#### Dataset records ####

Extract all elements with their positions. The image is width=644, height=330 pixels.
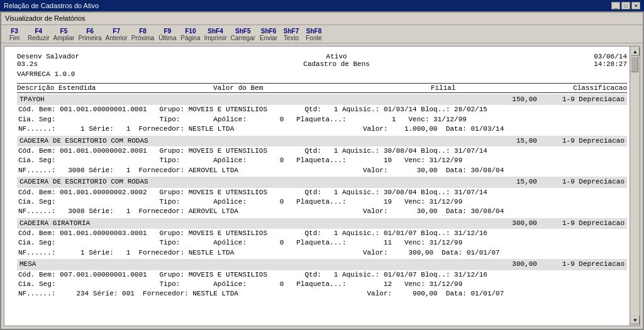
scroll-thumb[interactable]: [631, 57, 638, 72]
toolbar-label-shf7: Texto: [284, 35, 299, 41]
record-2-line-0: Cód. Bem: 001.001.00000002.0002 Grupo: M…: [17, 188, 627, 197]
toolbar-label-f3: Fim: [9, 35, 20, 41]
report-content: Desenv Salvador 03.2s Ativo Cadastro de …: [4, 47, 640, 307]
record-4-line-2: NF......: 234 Série: 001 Fornecedor: NES…: [17, 289, 627, 299]
toolbar: F3 Fim F4 Reduzir F5 Ampliar F6 Primeira…: [1, 25, 643, 43]
toolbar-label-f8: Próxima: [131, 35, 155, 41]
report-header: Desenv Salvador 03.2s Ativo Cadastro de …: [17, 53, 627, 68]
toolbar-label-f6: Primeira: [78, 35, 101, 41]
record-1: CADEIRA DE ESCRITORIO COM RODAS 15,00 1-…: [17, 136, 627, 176]
record-0-header: TPAYOH 150,00 1-9 Depreciacao: [17, 94, 627, 105]
record-3: CADEIRA GIRATORIA 300,00 1-9 Depreciacao…: [17, 218, 627, 258]
title-bar-text: Relação de Cadastros do Ativo: [4, 2, 99, 9]
toolbar-label-shf8: Fonte: [306, 35, 322, 41]
record-2-header: CADEIRA DE ESCRITORIO COM RODAS 15,00 1-…: [17, 177, 627, 187]
record-4-line-1: Cia. Seg: Tipo: Apólice: 0 Plaqueta...: …: [17, 280, 627, 289]
module-name: Ativo: [303, 53, 370, 60]
toolbar-f10[interactable]: F10 Página: [180, 28, 200, 41]
toolbar-key-shf6: ShF6: [261, 28, 276, 35]
record-0-class: 1-9 Depreciacao: [562, 95, 625, 104]
toolbar-key-shf7: ShF7: [284, 28, 299, 35]
minimize-button[interactable]: _: [611, 2, 620, 9]
toolbar-f8[interactable]: F8 Próxima: [131, 28, 155, 41]
report-header-right: 03/06/14 14:28:27: [594, 53, 627, 68]
report-header-left: Desenv Salvador 03.2s: [17, 53, 79, 68]
record-2-valor: 15,00: [516, 177, 537, 187]
system-version: VAFRRECA 1.0.0: [17, 70, 75, 78]
toolbar-f4[interactable]: F4 Reduzir: [28, 28, 49, 41]
col-class: Classificacao: [573, 84, 627, 92]
record-0-name: TPAYOH: [19, 95, 45, 104]
toolbar-f9[interactable]: F9 Última: [158, 28, 177, 41]
toolbar-f5[interactable]: F5 Ampliar: [53, 28, 74, 41]
record-1-header: CADEIRA DE ESCRITORIO COM RODAS 15,00 1-…: [17, 136, 627, 146]
record-0-line-0: Cód. Bem: 001.001.00000001.0001 Grupo: M…: [17, 105, 627, 114]
col-filial: Filial: [431, 84, 456, 92]
toolbar-key-f3: F3: [11, 28, 18, 35]
toolbar-label-f4: Reduzir: [28, 35, 49, 41]
toolbar-key-shf4: ShF4: [208, 28, 223, 35]
record-1-name: CADEIRA DE ESCRITORIO COM RODAS: [19, 136, 148, 146]
report-title: Cadastro de Bens: [303, 60, 370, 68]
toolbar-label-shf4: Imprimir: [204, 35, 226, 41]
toolbar-f6[interactable]: F6 Primeira: [78, 28, 101, 41]
toolbar-label-shf5: Carregar: [231, 35, 255, 41]
title-bar-controls[interactable]: _ □ ✕: [611, 2, 640, 9]
toolbar-key-f5: F5: [60, 28, 68, 35]
toolbar-key-shf8: ShF8: [306, 28, 321, 35]
record-2-line-1: Cia. Seg: Tipo: Apólice: 0 Plaqueta...: …: [17, 197, 627, 207]
record-1-line-2: NF......: 3008 Série: 1 Fornecedor: AERO…: [17, 166, 627, 175]
record-4: MESA 300,00 1-9 Depreciacao Cód. Bem: 00…: [17, 259, 627, 299]
toolbar-label-shf6: Enviar: [260, 35, 277, 41]
column-headers: Descrição Estendida Valor do Bem Filial …: [17, 83, 627, 93]
vertical-scrollbar[interactable]: ▲ ▼: [630, 47, 640, 326]
toolbar-key-f10: F10: [185, 28, 196, 35]
title-bar: Relação de Cadastros do Ativo _ □ ✕: [0, 0, 644, 11]
record-0: TPAYOH 150,00 1-9 Depreciacao Cód. Bem: …: [17, 94, 627, 135]
record-3-line-2: NF......: 1 Série: 1 Fornecedor: NESTLE …: [17, 248, 627, 258]
record-1-line-0: Cód. Bem: 001.001.00000002.0001 Grupo: M…: [17, 146, 627, 156]
record-3-header: CADEIRA GIRATORIA 300,00 1-9 Depreciacao: [17, 218, 627, 229]
toolbar-shf4[interactable]: ShF4 Imprimir: [204, 28, 226, 41]
record-0-line-2: NF......: 1 Série: 1 Fornecedor: NESTLE …: [17, 124, 627, 134]
record-1-line-1: Cia. Seg: Tipo: Apólice: 0 Plaqueta...: …: [17, 156, 627, 165]
record-3-line-1: Cia. Seg: Tipo: Apólice: 0 Plaqueta...: …: [17, 238, 627, 248]
maximize-button[interactable]: □: [621, 2, 630, 9]
toolbar-f7[interactable]: F7 Anterior: [106, 28, 128, 41]
record-1-valor: 15,00: [516, 136, 537, 146]
toolbar-label-f7: Anterior: [106, 35, 128, 41]
record-3-name: CADEIRA GIRATORIA: [19, 219, 90, 228]
toolbar-label-f9: Última: [158, 35, 176, 41]
system-line: VAFRRECA 1.0.0: [17, 70, 627, 78]
toolbar-shf5[interactable]: ShF5 Carregar: [231, 28, 255, 41]
report-time: 14:28:27: [594, 60, 627, 68]
window-title: Visualizador de Relatórios: [1, 13, 643, 25]
toolbar-f3[interactable]: F3 Fim: [5, 28, 24, 41]
record-4-line-0: Cód. Bem: 007.001.00000001.0001 Grupo: M…: [17, 270, 627, 280]
record-4-class: 1-9 Depreciacao: [562, 260, 625, 269]
toolbar-key-f6: F6: [86, 28, 94, 35]
record-0-valor: 150,00: [512, 95, 537, 104]
record-4-name: MESA: [19, 260, 36, 269]
toolbar-key-f9: F9: [164, 28, 171, 35]
record-3-class: 1-9 Depreciacao: [562, 219, 625, 228]
col-valor: Valor do Bem: [213, 84, 263, 92]
toolbar-shf8[interactable]: ShF8 Fonte: [304, 28, 323, 41]
main-window: Visualizador de Relatórios F3 Fim F4 Red…: [0, 11, 644, 330]
record-4-header: MESA 300,00 1-9 Depreciacao: [17, 259, 627, 270]
close-button[interactable]: ✕: [631, 2, 640, 9]
record-2-line-2: NF......: 3008 Série: 1 Fornecedor: AERO…: [17, 207, 627, 216]
toolbar-shf6[interactable]: ShF6 Enviar: [259, 28, 278, 41]
record-2-class: 1-9 Depreciacao: [562, 177, 625, 187]
toolbar-label-f10: Página: [180, 35, 200, 41]
toolbar-label-f5: Ampliar: [53, 35, 74, 41]
report-date: 03/06/14: [594, 53, 627, 60]
version: 03.2s: [17, 60, 79, 68]
scroll-down-button[interactable]: ▼: [631, 316, 640, 324]
record-0-line-1: Cia. Seg: Tipo: Apólice: 0 Plaqueta...: …: [17, 115, 627, 124]
report-header-center: Ativo Cadastro de Bens: [303, 53, 370, 68]
scroll-up-button[interactable]: ▲: [631, 47, 640, 56]
toolbar-shf7[interactable]: ShF7 Texto: [282, 28, 301, 41]
record-2: CADEIRA DE ESCRITORIO COM RODAS 15,00 1-…: [17, 177, 627, 217]
content-area[interactable]: Desenv Salvador 03.2s Ativo Cadastro de …: [4, 46, 640, 326]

####

Exercise => Tell how many lines in the data include the string "Última". Reply with the number and no other text.

Exercise solution => 2